··· MATERIAL FOR THIS EXERCISE ···
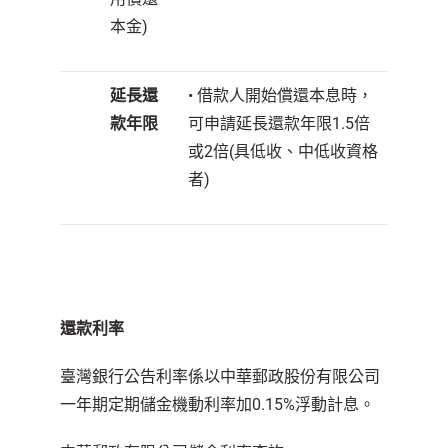
本金)
延長還
• 借款人開始償還本息時，
款年限
可申請延長還款年限1.5倍
或2倍(具低收、中低收資格
者)
還款利率
臺灣銀行公告利率係以中華郵政股份有限公司
一年期定期儲金機動利率加0.15%浮動計息。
···
### TASK GOAL
Once the line with "可申請延長還款年限1.5倍" is found, write out that line and every one after it through the last line of the records, exactly and with nothing else.

### PROBLEM SOLUTION
可申請延長還款年限1.5倍
或2倍(具低收、中低收資格
者)
還款利率
臺灣銀行公告利率係以中華郵政股份有限公司
一年期定期儲金機動利率加0.15%浮動計息。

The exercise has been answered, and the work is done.